I’m wondering how various institutions are handling questions of deploying notebook-type technologies at scale, especially in terms of their economics. In particular, we would like to deploy JupyterHub as a campus service. Right now, it’s mainly been used as part of a pilot in two courses, with a total of about 60 students. The pilot has been rather successful, and we would like to make it available to the campus at large. We are also in the process of evaluating RStudio Server Pro, which is similar, and might be considering a deployment for broader campus use soon.

My problem is that these technologies don’t seem to scale well. My research and conversations with JH developers indicate that each session requires about 1GB of memory as a reasonable floor, and it’s common to cap at about 2GB. The issue is that for 90% or more of the semester, we might see 0-4 concurrent sessions, and such traffic can be handled easily by a comparatively small server/VM. But - students being students - they will regularly want until the night before to work on homework or projects, and it’s not uncommon to see 40-60 concurrent sessions. We are in a classic problem of needing a high amount of resources for a really small sliver of time.

We don’t have a system on-campus that can be dedicated to this, as it would require 128GB or so of memory to be allocated. (Cores and disk space are more trivial, but are not completely excluded; it’s just that RAM is the primary limiting factor.) For example, Digital Ocean’s “droplet” VM that offers 128GB of memory comes in around $640/mo., whereas most of our typical concurrent needs could be met with, say, a VM with 16GB of RAM for $80/mo. There seems to be no effective way to “burst up” for those specific times that require additional resources.

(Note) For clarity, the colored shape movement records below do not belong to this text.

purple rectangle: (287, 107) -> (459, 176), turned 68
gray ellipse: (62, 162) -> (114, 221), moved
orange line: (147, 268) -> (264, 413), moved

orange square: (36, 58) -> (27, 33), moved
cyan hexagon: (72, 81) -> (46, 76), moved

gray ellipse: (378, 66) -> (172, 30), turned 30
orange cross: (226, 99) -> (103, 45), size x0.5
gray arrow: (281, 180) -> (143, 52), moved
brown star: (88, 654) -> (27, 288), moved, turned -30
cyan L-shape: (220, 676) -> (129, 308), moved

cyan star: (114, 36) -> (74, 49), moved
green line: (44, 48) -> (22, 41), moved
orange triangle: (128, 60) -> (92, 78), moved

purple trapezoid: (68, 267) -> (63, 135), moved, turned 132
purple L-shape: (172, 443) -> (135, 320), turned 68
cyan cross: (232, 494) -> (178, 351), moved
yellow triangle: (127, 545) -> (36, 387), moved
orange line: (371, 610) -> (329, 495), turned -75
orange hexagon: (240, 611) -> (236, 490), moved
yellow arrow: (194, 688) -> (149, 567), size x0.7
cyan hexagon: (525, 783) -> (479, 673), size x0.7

I thought, perhaps, that I could accomplish this with Kubernetes through Google Cloud, but that doesn’t seem to be an option, really. I can provision a few smaller nodes and allow Kubernetes to “load balance” the requests, but it looks like I pay for the availability of those rather than their actual usage. And in this case, it comes out to somewhere around $700/mo. to offer a Kubernetes cluster with three smaller VMs.

Ultimately, I’d like a solution where I can burst up when needed, while paying more or less some base fixed cost plus whatever is needed to support the additional intermittent load. Because if we are facing these struggles trying to provide a service for 60 students, I can’t imagine trying to offer something that upwards of 200-300 students might need each semester.

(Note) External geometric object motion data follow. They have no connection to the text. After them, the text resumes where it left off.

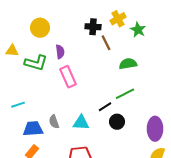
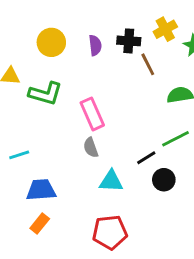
purple semicircle: (60, 52) -> (95, 45), moved
gray semicircle: (54, 122) -> (91, 148), moved

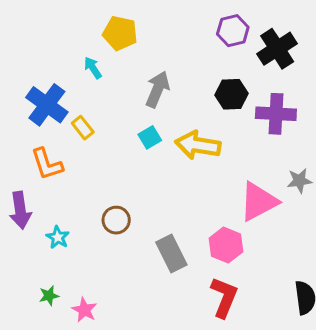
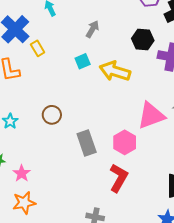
gray arrow: (158, 89) -> (92, 29), size x0.7

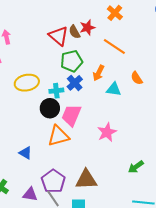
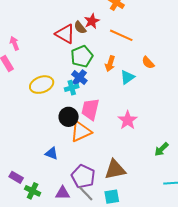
blue cross: (75, 83) -> (79, 78), moved
cyan triangle: (114, 89) -> (127, 77), turned -35
black circle: (50, 108) -> (69, 117), moved

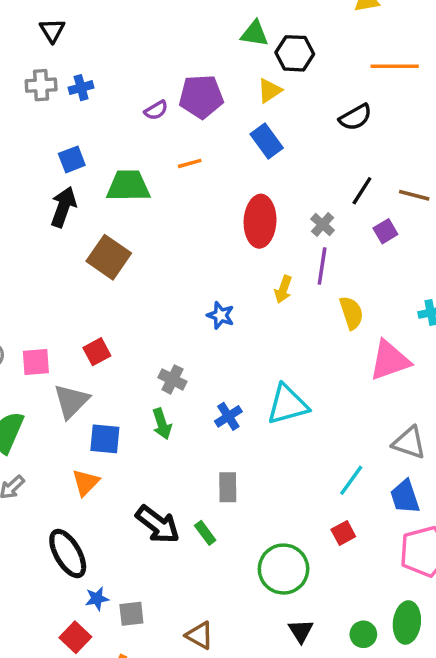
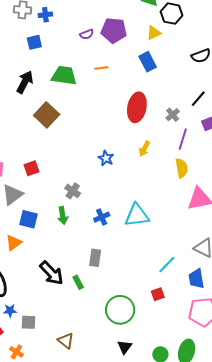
blue square: (72, 159) -> (34, 42), moved
purple line: (322, 266) -> (183, 139), moved

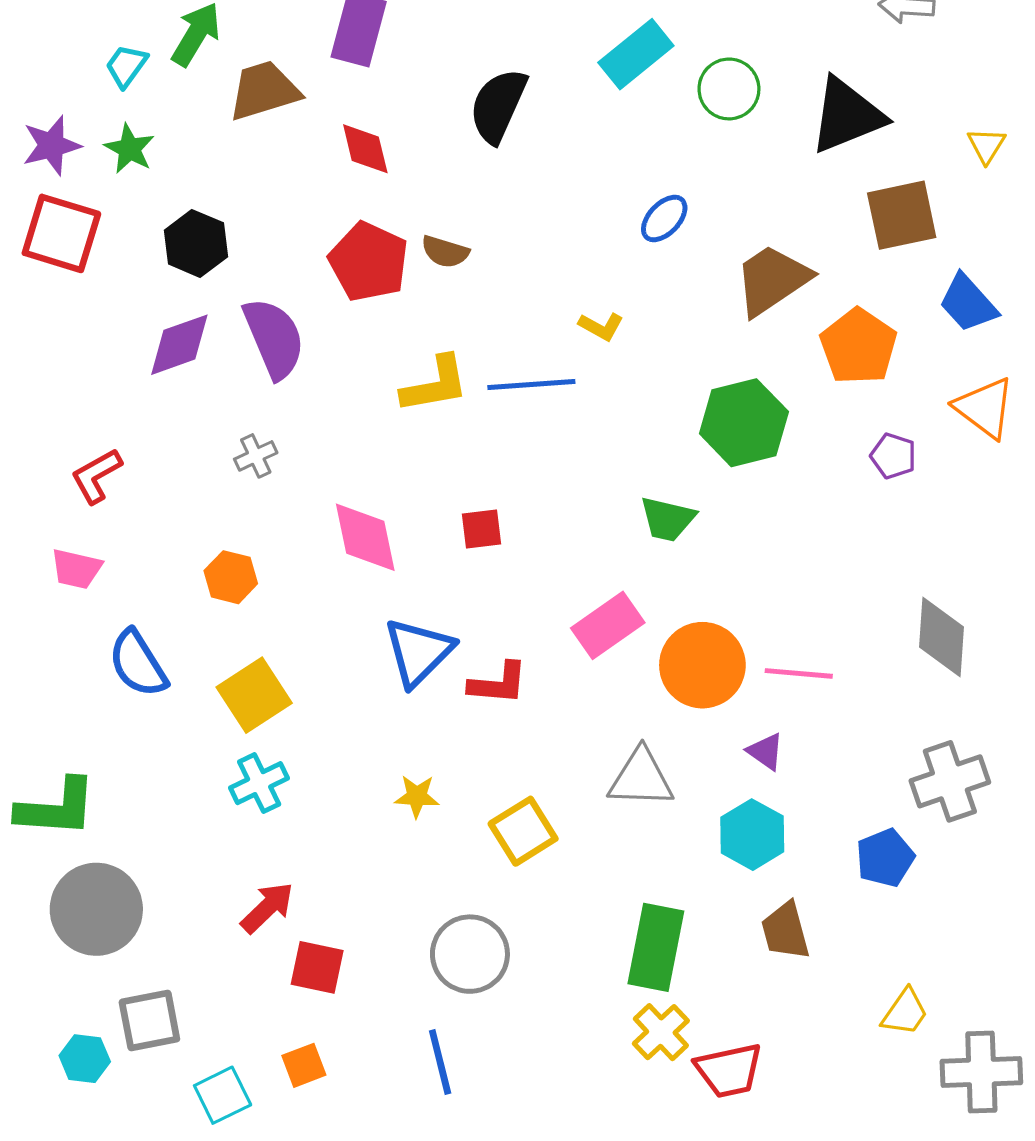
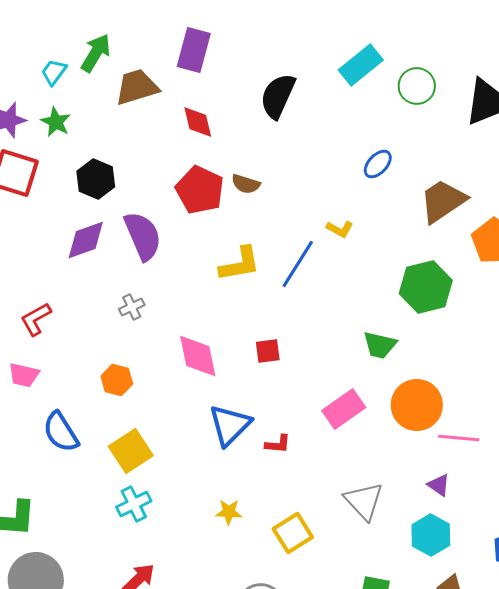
blue line: (531, 385) -> (298, 264), turned -54
orange circle: (702, 665) -> (417, 405), moved
red L-shape: (498, 683) -> (278, 444), size x0.7
gray triangle: (641, 778) -> (364, 501), turned 45

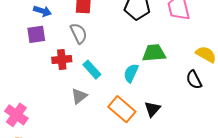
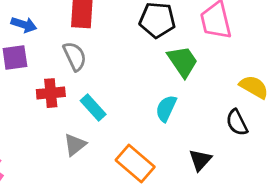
green trapezoid: (154, 53) -> (183, 61), moved, turned 60
cyan semicircle: (131, 73) -> (166, 108), moved
black triangle: (152, 109) -> (200, 160), moved

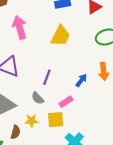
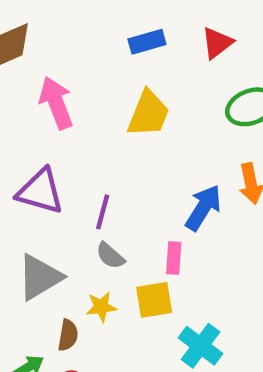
purple line: (47, 77) -> (103, 212), moved
blue arrow: (81, 80) -> (203, 208), size x1.5
pink rectangle: (66, 102) -> (174, 258), turned -48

I would welcome any thoughts or guidance.

Warmest regards,
Jason Simms

KrisP · July 31, 2018, 4:36pm

We are currently using Open OnDemand to launch Jupyter notebooks in general, rather than JupyterHub. Though we have both JupyterHub and Open Ondemand, currently JupyterHub is just a VM and will probably not be able to sustain a lot of students. So, Open Ondemand is a better choice.

We are looking into using batch spawner to launch Jupyter notebooks on the cluster as well. One thing that Jupyterhub does better is incorporating nbgrader, which makes it easy to assign, collect and grade assignments. Though nbgrader could also be set up on a cluster, I have not yet made it so. (e.g. One class is fine, but what about several concurrent classes?)

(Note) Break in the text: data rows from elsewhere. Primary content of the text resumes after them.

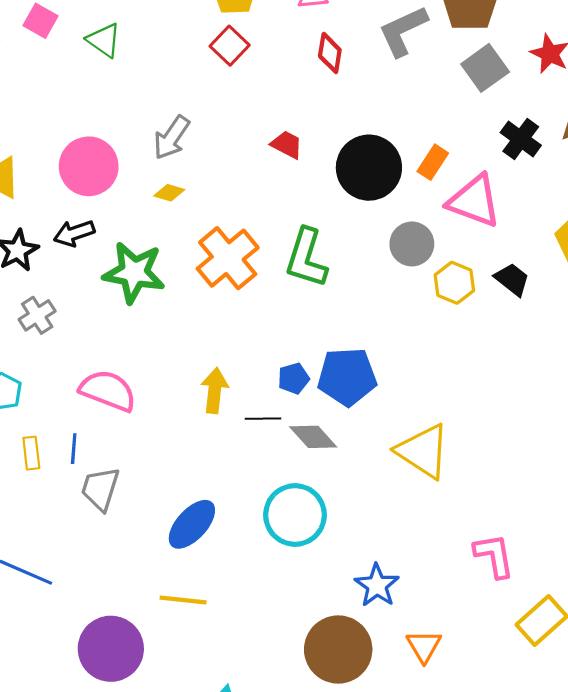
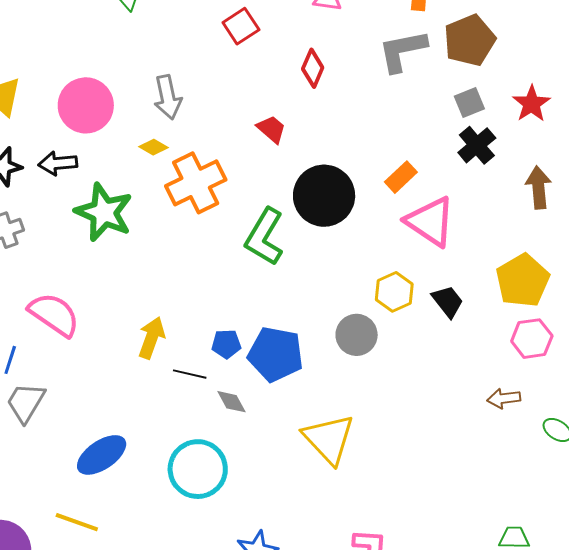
red diamond: (330, 53) -> (313, 68), moved
gray square: (485, 68) -> (469, 102), size x0.7
gray arrow: (172, 137) -> (168, 97), turned -60
black cross: (521, 139) -> (477, 145), moved
black circle: (369, 168) -> (324, 196), moved
gray circle: (412, 244) -> (357, 335), moved
orange cross: (228, 258) -> (196, 183), moved
gray diamond: (313, 437) -> (231, 402), size x0.7

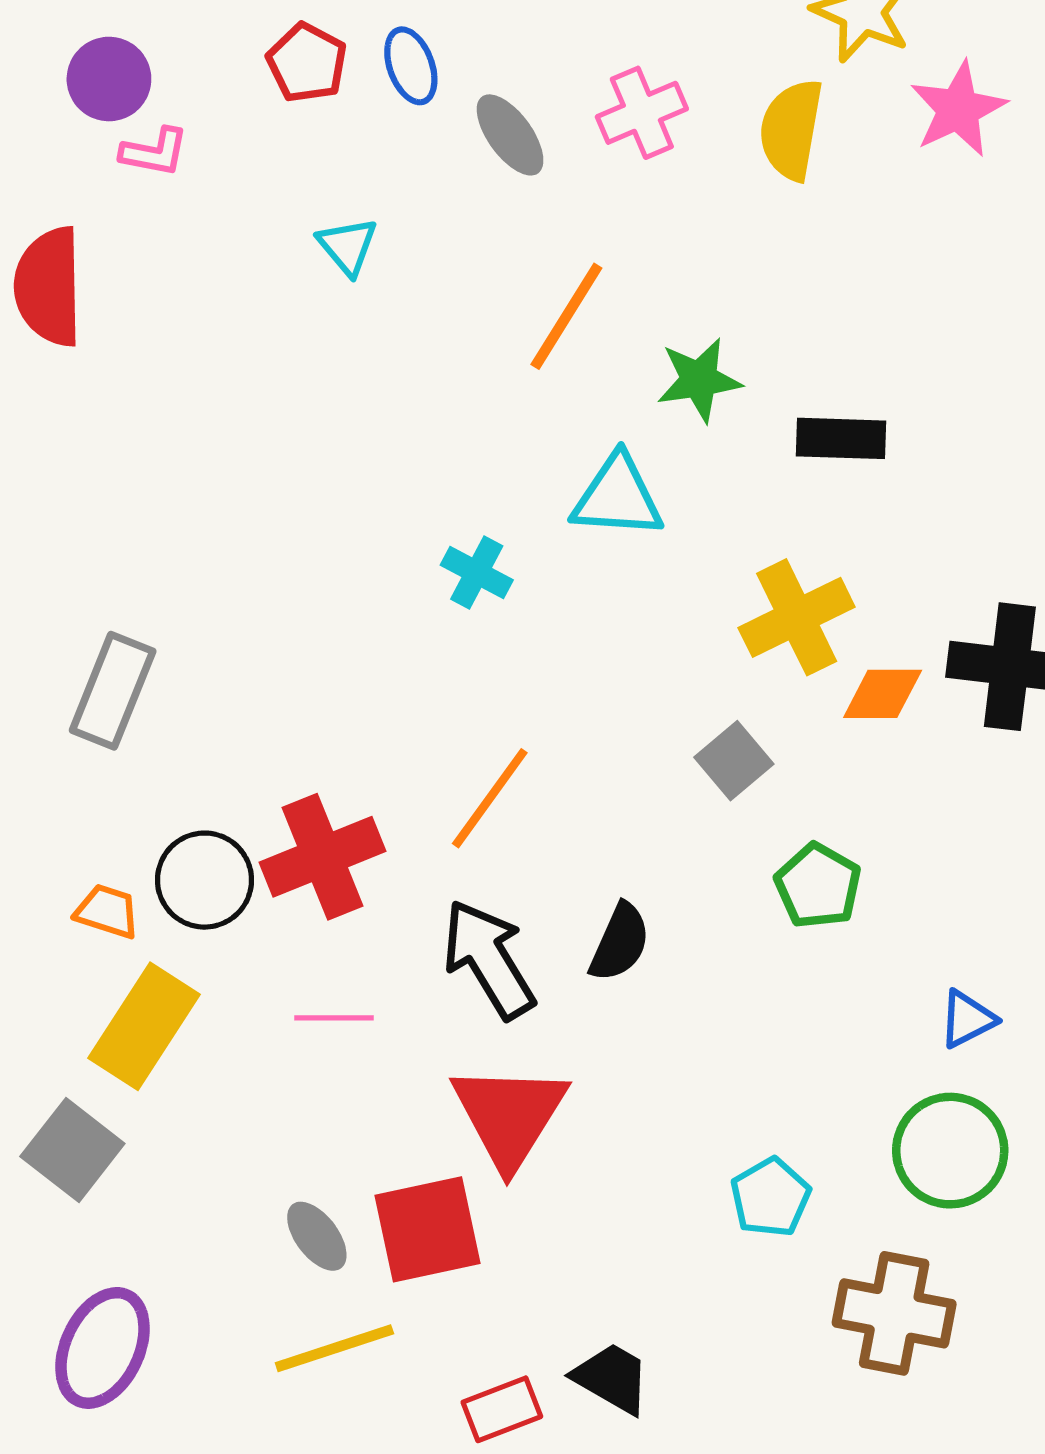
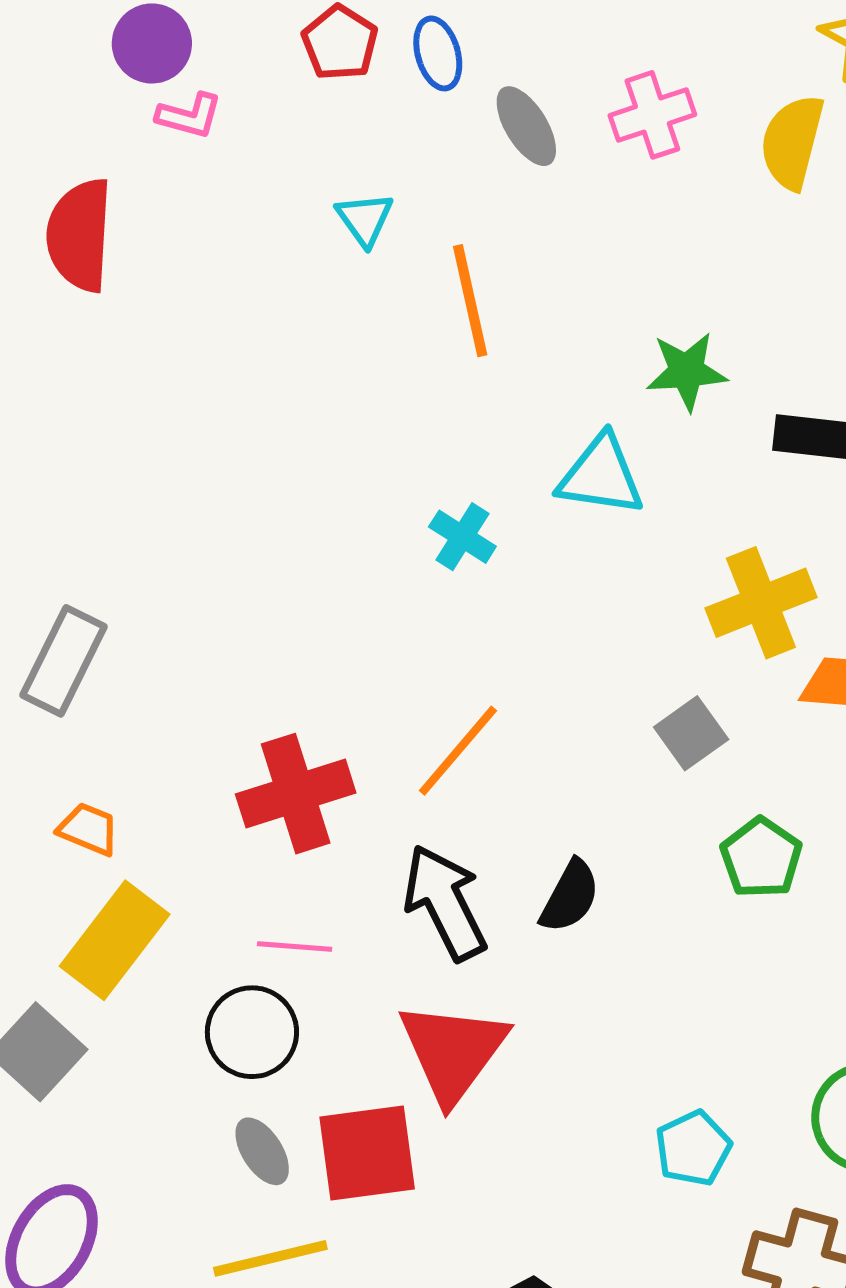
orange line: (566, 316) -> (470, 301), moved, turned -49
gray rectangle: (113, 691) -> (64, 661), moved
black circle: (204, 880) -> (252, 1032), moved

Another possibility is XSEDE JetStream instead of GCP for Kubernetes, which would solve the cost problem. I’d love to learn about how to launch Kubernetes on JetStream!

jpessin1 · August 16, 2018, 7:57pm

hmmm … that kind of sounds like it might be config issue …

GCP (including the Kubernetes engine) bills primarily on occupancy, is it possible parts of your system are staying up?

Though As KrisP mentioned jetstream is a good resource, with help and experience attached.